Computing solutions for biological problems
Producing research outputs that have computational novelty and contributions, as well as biological importance and impacts, is a key motivator for computer scientist Xin Gao. His Group at KAUST has experienced a recent explosion in their publications. Since January 1, 2018, they have produced 27 papers, including 11 published in the top three computational biology journals and seven presented at the top artificial intelligence and bioinformatics conferences.
Originally from China, Gao joined KAUST in 2010 after a stint with the University of Waterloo in Canada and a prestigious fellowship at Carnegie Mellon University in U.S. His group collaborates closely with experimental scientists to develop novel computational methods to solve key open problems in biology and medicine, he explains. "We work on building computational models, developing machine-learning techniques, and designing efficient and effective algorithms. Our focus ranges from analyzing protein amino acid sequences to determining their 3-D structures to annotating their functions and understanding and controlling their behaviors in complex biological networks," he says.
Gao describes one third of his lab's research as methodology driven, where the group develops theories and designs algorithms and machine-learning techniques. The other two-thirds is driven by problems and data. One example of his methodology-driven research is work1on improving non-negative matrix factorization (NMF), a dimension-reduction and data-representation tool formed of a group of algorithms that decompose a complex dataset expressed in the form of a matrix.

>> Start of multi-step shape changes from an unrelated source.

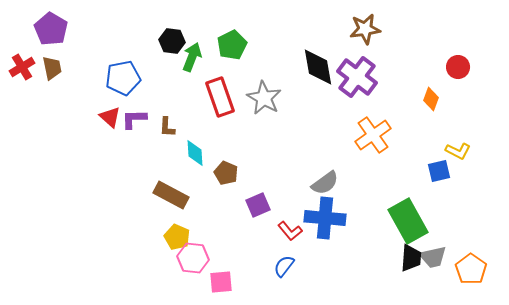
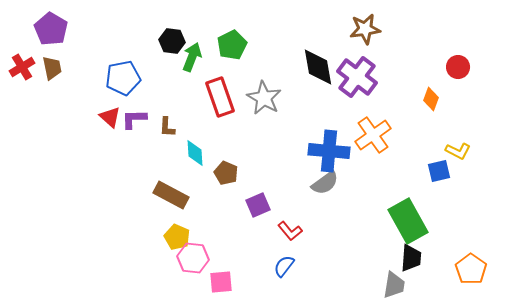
blue cross: moved 4 px right, 67 px up
gray trapezoid: moved 39 px left, 28 px down; rotated 68 degrees counterclockwise
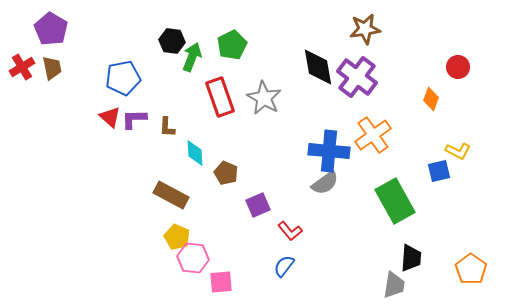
green rectangle: moved 13 px left, 20 px up
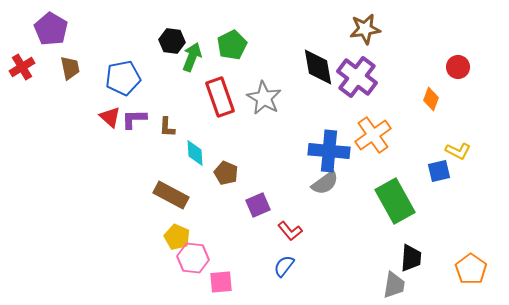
brown trapezoid: moved 18 px right
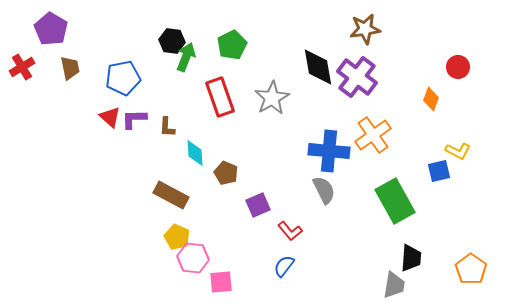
green arrow: moved 6 px left
gray star: moved 8 px right; rotated 12 degrees clockwise
gray semicircle: moved 1 px left, 7 px down; rotated 80 degrees counterclockwise
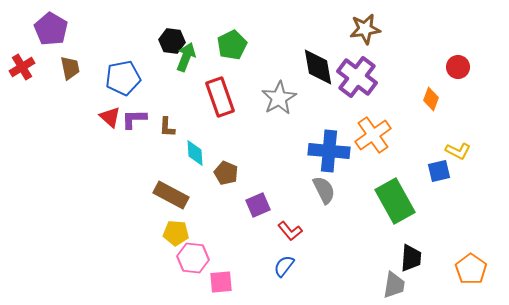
gray star: moved 7 px right
yellow pentagon: moved 1 px left, 4 px up; rotated 20 degrees counterclockwise
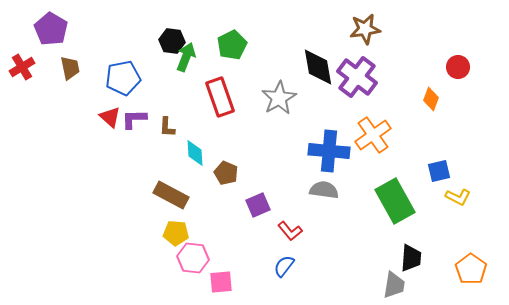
yellow L-shape: moved 46 px down
gray semicircle: rotated 56 degrees counterclockwise
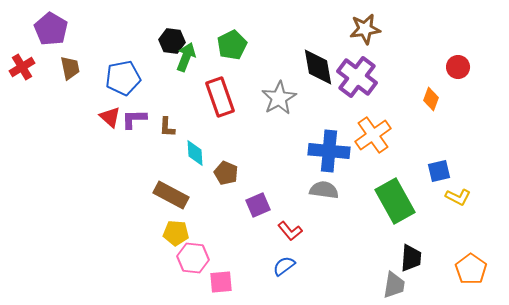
blue semicircle: rotated 15 degrees clockwise
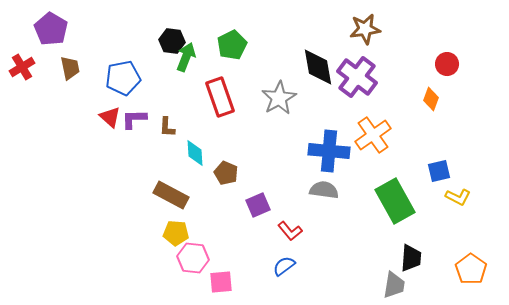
red circle: moved 11 px left, 3 px up
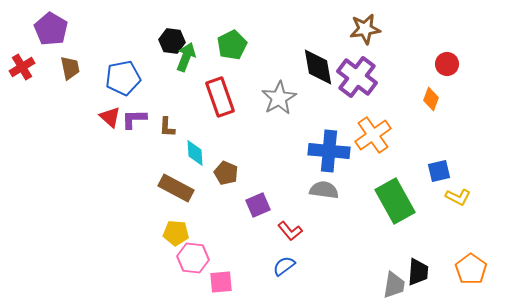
brown rectangle: moved 5 px right, 7 px up
black trapezoid: moved 7 px right, 14 px down
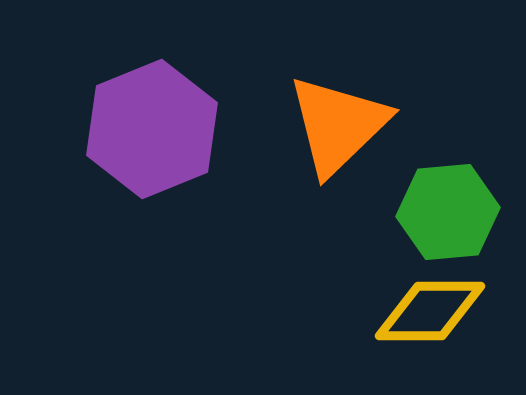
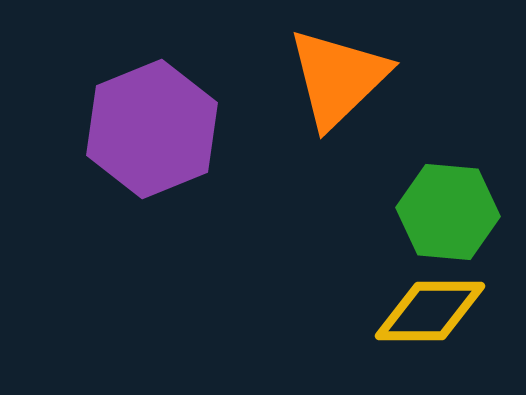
orange triangle: moved 47 px up
green hexagon: rotated 10 degrees clockwise
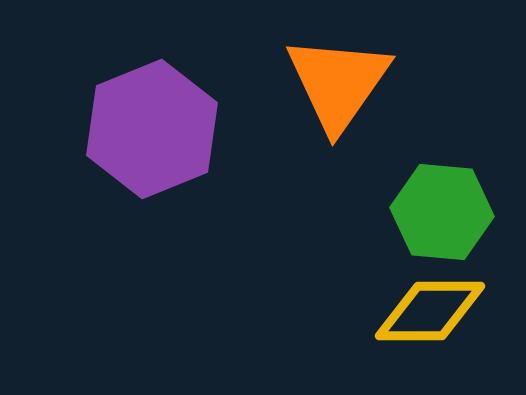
orange triangle: moved 5 px down; rotated 11 degrees counterclockwise
green hexagon: moved 6 px left
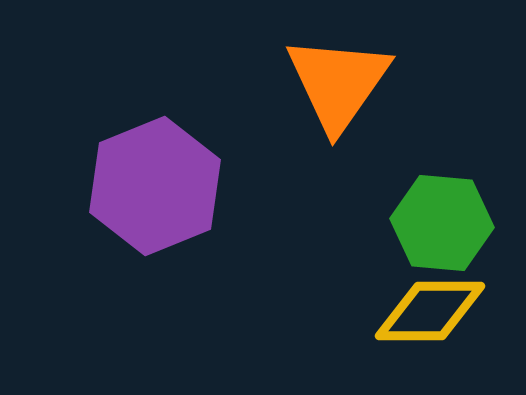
purple hexagon: moved 3 px right, 57 px down
green hexagon: moved 11 px down
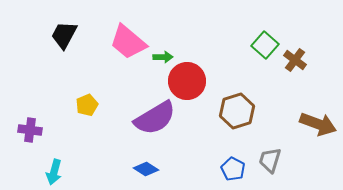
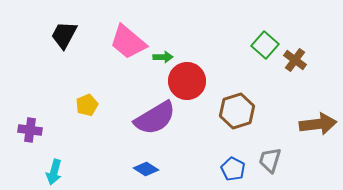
brown arrow: rotated 27 degrees counterclockwise
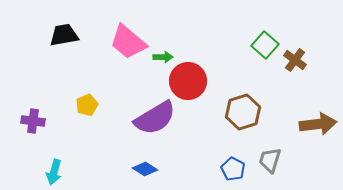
black trapezoid: rotated 52 degrees clockwise
red circle: moved 1 px right
brown hexagon: moved 6 px right, 1 px down
purple cross: moved 3 px right, 9 px up
blue diamond: moved 1 px left
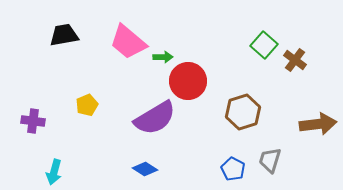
green square: moved 1 px left
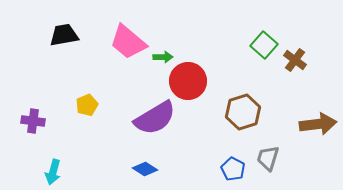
gray trapezoid: moved 2 px left, 2 px up
cyan arrow: moved 1 px left
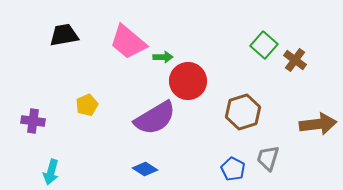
cyan arrow: moved 2 px left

NMF is used to analyze samples where there are many features that might not all be important for the purpose of study. It breaks down the data to display patterns that can indicate importance. Gao's team improved on NMF by developing max-min distance NMF (MMDNMF), which runs through a very large amount of data to be able to highlight the high-order features that describe a sample more efficiently.
To demonstrate their approach, Gao's team applied the technique to human faces, using the images of 11 people with different expressions. Each image was treated as a sample with 1,024 features. After training MMDNMF to derive data to represent the features of each face, it could more correctly assign any black-and-white facial image than could be done using traditional NMF.
Opening biology's Pandora's box
Gao has many successful collaborations with KAUST researchers, but he says one of the most successful is with structural biologist, Stefan Arold.
Together, they have worked on several projects, including one that has led to a computational pipeline that can help pharmaceutical companies discover new protein targets for existing, approved drugs.
"Drug repositioning is commercially and scientifically valuable," explains Gao. "It can reduce the time needed for drug development from twenty to 6 years, and the costs from around 2 billion USD to 300 million USD. The National Institutes of Health in the United States estimates that 70 percent of drugs on the market can potentially be repositioned for use in other diseases."
Gao discovered that methods for drug repositioning face several challenges: they rely on very limited amounts of information and usually focus on a single drug or disease, leading to results that aren't statistically meaningful.
However, Gao's computational pipeline can integrate multiple sources of information on existing drugs and their known protein targets to help researchers discover new targets.
The model was tested for its ability to predict targets for a number of drugs and small molecules, including a known metabolite in the body called coenzyme A (CoA), which is important in many biological reactions, including the synthesis and oxidation of fatty acids. It predicted 10 previously unknown protein targets for CoA. Gao chose the top two: Arold and his colleagues then tested to see if they really did interact with CoA.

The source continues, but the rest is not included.